History, apparently, shows a different face to Gregory Clark. Nikita Khrushchev came to power in 1953 following the death of longtime despot Josef Stalin. Though he was one of the dictator's closest advisers, and a supporter of the bloody purges of the 1930's that turned the Soviet Union into a nightmarish police state, Khrushchev made his mark on history by repudiating the worst excesses of Stalin's reign of terror. Though certainly no democrat, he was responsible for lessening the repression within the USSR through what is now known as the Khrushchev Thaw. Nevertheless, the "Gulag Archipelago" remained in existence,  and despite his pursuit of detente with the West, it was Khrushchev who ratcheted up Cold War tensions by approving the construction of the Berlin Wall and the stationing of nuclear arms in Cuba, the latter leading to the Cuban Missile Crisis in October 1962. Nor should it be forgotten that in the same year he made his secret speech denouncing Stalin (1956), Khrushchev sent in the Red Army to brutally crush the Hungarian Revolution.
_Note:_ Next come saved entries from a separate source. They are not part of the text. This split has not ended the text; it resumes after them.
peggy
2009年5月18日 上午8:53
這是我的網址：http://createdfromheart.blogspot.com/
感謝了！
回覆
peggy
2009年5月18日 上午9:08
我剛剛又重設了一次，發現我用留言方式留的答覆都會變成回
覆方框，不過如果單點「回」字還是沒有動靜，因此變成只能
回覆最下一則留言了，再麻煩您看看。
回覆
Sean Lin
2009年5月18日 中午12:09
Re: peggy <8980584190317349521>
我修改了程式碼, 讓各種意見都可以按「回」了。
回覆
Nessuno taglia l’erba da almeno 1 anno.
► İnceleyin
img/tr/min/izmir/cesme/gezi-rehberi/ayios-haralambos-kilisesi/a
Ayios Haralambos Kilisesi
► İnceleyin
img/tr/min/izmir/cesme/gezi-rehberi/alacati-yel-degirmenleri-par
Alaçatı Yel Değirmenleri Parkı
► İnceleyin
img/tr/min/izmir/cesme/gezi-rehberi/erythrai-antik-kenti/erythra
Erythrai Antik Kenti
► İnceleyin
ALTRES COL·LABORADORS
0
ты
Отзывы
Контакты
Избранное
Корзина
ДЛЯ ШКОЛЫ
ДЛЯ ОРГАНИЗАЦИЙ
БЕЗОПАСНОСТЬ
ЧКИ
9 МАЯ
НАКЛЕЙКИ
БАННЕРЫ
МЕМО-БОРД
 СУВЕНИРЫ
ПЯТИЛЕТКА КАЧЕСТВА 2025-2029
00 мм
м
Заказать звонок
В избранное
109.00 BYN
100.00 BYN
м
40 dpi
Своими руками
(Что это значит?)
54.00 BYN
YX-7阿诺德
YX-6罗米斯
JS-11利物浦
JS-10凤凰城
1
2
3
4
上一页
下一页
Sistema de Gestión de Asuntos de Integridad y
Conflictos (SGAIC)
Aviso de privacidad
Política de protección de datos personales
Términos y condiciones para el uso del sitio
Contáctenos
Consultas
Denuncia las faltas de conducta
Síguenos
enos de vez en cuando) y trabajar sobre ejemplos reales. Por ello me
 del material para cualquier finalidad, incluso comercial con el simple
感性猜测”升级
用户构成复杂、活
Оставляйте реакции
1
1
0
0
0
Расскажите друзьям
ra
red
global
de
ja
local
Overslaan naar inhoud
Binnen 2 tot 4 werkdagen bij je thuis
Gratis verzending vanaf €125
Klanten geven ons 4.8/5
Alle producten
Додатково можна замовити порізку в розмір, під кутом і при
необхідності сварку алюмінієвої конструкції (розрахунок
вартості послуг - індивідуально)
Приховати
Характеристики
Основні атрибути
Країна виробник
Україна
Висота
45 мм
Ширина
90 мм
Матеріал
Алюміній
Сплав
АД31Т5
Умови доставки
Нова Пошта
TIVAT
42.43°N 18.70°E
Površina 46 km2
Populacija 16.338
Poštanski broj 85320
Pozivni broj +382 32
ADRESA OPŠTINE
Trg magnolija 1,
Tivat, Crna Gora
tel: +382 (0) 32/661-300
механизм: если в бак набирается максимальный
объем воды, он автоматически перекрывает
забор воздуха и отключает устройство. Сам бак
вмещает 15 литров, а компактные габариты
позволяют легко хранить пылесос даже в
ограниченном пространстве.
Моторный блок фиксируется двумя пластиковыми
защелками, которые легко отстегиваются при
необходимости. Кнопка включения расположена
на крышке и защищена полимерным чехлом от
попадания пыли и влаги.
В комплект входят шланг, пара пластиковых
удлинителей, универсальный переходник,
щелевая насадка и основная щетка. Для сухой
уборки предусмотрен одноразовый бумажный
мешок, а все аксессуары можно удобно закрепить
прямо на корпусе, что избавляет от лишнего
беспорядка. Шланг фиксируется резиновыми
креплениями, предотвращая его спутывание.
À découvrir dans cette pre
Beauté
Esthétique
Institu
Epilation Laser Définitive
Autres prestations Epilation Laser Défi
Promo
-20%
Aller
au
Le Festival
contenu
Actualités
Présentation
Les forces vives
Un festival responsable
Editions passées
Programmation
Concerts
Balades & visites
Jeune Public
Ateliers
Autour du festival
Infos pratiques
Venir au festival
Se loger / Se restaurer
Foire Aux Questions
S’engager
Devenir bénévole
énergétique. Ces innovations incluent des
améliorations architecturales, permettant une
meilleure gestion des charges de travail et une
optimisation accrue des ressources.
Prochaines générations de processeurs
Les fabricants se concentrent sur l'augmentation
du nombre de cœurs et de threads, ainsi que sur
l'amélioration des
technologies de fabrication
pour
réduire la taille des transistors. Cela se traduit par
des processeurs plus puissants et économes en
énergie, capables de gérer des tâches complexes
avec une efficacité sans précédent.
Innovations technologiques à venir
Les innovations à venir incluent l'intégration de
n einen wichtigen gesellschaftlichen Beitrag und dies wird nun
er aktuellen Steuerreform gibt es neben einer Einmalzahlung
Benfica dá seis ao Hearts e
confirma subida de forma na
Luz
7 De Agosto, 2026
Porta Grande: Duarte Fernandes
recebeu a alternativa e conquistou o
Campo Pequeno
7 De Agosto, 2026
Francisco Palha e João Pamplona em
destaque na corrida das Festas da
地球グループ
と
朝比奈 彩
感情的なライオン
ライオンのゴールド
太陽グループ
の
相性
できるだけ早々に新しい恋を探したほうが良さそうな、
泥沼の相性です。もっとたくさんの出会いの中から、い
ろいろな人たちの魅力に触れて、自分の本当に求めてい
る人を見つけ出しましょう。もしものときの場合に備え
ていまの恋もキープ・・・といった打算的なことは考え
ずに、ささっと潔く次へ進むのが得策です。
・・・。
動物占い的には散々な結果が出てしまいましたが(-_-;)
Kim Jong-il also succeeded a brutal dictator, succeeding his father, Kim Il-sung, upon the latter's death in 1994. Unlike Khrushchev, however, there was no attempt to launch a North Korean version of "De-Stalinization". Rather, Kim Jong-il played the Confucian role of dutiful son, elevating his deceased father to the status of "Eternal President of the Republic". Under the rule of the junior Kim, North Korea remained one of the world's most repressive societies, with an extensive gulag system of its own which imprisons thousands of its subjects in internment and reeducation camps (Human Rights in North Korea). The population, of course, has suffered in other ways as well, namely as a result of the food and famine crises (hunger is still a serious concern in the DPRK) and the crippling power shortages. Despite the breakdown in the functions of the centrally-planned economic system, Kim Jong-il made few attempts at reform, clinging to the elder Kim's policy of self-reliance, known as juche (link). And as for detente, it can be argued that the younger Kim played a far more dangerous game of concessions, threats and brinkmanship than his father ever did, at least in the last few years of Kim Il-sung's life. Khrushchev was overthrown by more conservative elements in the Soviet leadership, who feared his reforms had gone too far. What followed Khrushchev's ouster was the stagnation of the Brezhnev years, and the eventual downfall of the USSR. In North Korea's case, however, the stagnation set in long before the senior Kim left the scene, and greatly worsened during the rule of Kim Jong-il. History is going to remember Kim Jong-il, but not as the bright, rational Khrushchev-like figure Gregory Clark imagines him to have been.

Not that this will matter to Clark, though, who concludes his commentary in such a way as to leave a bad taste in the mouth (and by blowing his own horn in the process):

"The one hope is that the shift to China will have a moderating influence. China, too, once had to suffer the same hawk on hawk confrontation as the former Soviet Union, until rescued by China's Gorbachev — the moderate and intelligent premier Zhou Enlai relying on the 1971 so-called ping-pong diplomacy ( in which I was able to participate). For what it's worth, the "En" in Zhou's name is the same ideograph as the "Un" in the name of Jong Il's son. It means benevolent and kind."

It took 27 years of stagnation and decline following the forced retirement of Khrushchev before the peoples of the Soviet Union finally able to break free from a failed economic, political and social experiment that resulted in the needless deaths of millions of people (and with the exception of the Baltic states, the struggle is arguably still continuing in the former republics of the USSR). Can the people of the socialist paradise that is the Democratic People's Republic of Korea afford to wait that long?